Prolonged use of steroids can cause glaucoma, with damage to the optic nerve, defects in visual acuity and visual field, and formation of posterior subcapsular cataract. Intraocular pressure should be routinely recorded, even if this is difficult in children and in uncooperative patients. Prolonged use can suppress the patient’s defense response and thus increase the risk of secondary eye infections. In those diseases that cause a thinning of the cornea or sclera, perforations have been reported with the use of topical steroids. In acute purulent infections of the eyeball, steroids can mask the infection and thus promote it.
Corticosteroid application can activate, exacerbate, or mask eye infections from viruses, bacteria, or fungi.
Patients under treatment with MAO inhibitors may experience severe hypertensive crisis if they receive a sympathomimetic agent.
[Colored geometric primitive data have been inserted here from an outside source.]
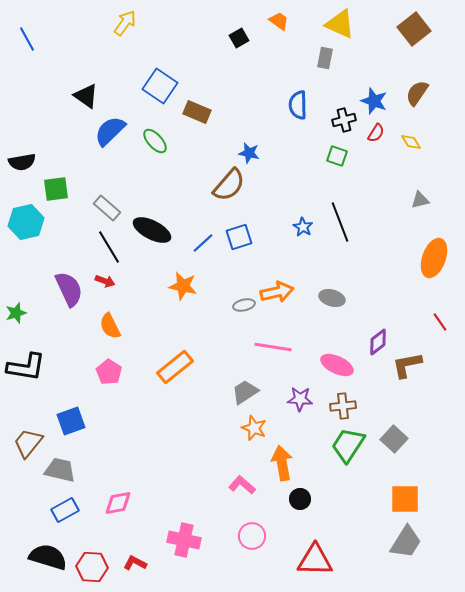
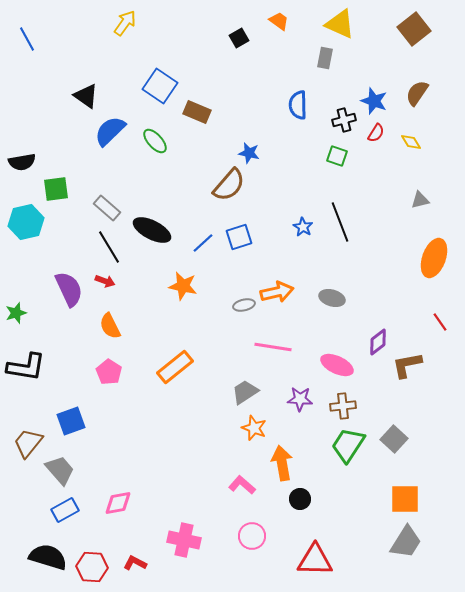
gray trapezoid at (60, 470): rotated 36 degrees clockwise
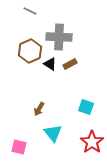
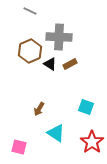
cyan triangle: moved 3 px right; rotated 18 degrees counterclockwise
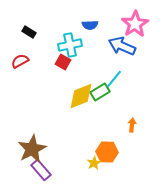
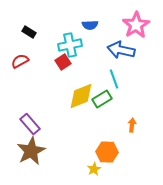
pink star: moved 1 px right, 1 px down
blue arrow: moved 1 px left, 4 px down; rotated 12 degrees counterclockwise
red square: rotated 28 degrees clockwise
cyan line: rotated 60 degrees counterclockwise
green rectangle: moved 2 px right, 7 px down
brown star: moved 1 px left, 2 px down
yellow star: moved 6 px down
purple rectangle: moved 11 px left, 46 px up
The use of Nafazolin in children, especially young children, can cause depression of the CNS to cause coma and a marked reduction in body temperature.
Precautions or recommendations for use during pregnancy and lactation
It should be administered with caution to pregnant women, since its chronic use can cause hypoadrenalism in the product.
Care should be taken when administering these drugs to lactating women.
Safety and effectiveness in children have not been established.
Adverse reactions have occurred with the combination of steroids and anti-infectives that can be attributed to the steroid component, the anti-infective component, or a combination of both. The most frequent adverse reactions against topical ocular administration of tobramycin are: pruritus, eyelid edema and conjunctival erythema. Reactions due to the steroid component are: elevation of intraocular pressure (IOP) with possible development of glaucoma, and infrequently optic nerve damage, formation of posterior subcapsular cataract and delayed healing.
Other reported adverse reactions are:
Eyepieces: mydriasis, malaise, blurred vision, punctate keratitis, tearing. Systemic: dizziness, headaches, nausea, sweating, nervousness, drowsiness, weakness, hypertension, cardiac abnormalities, hyperglycemia.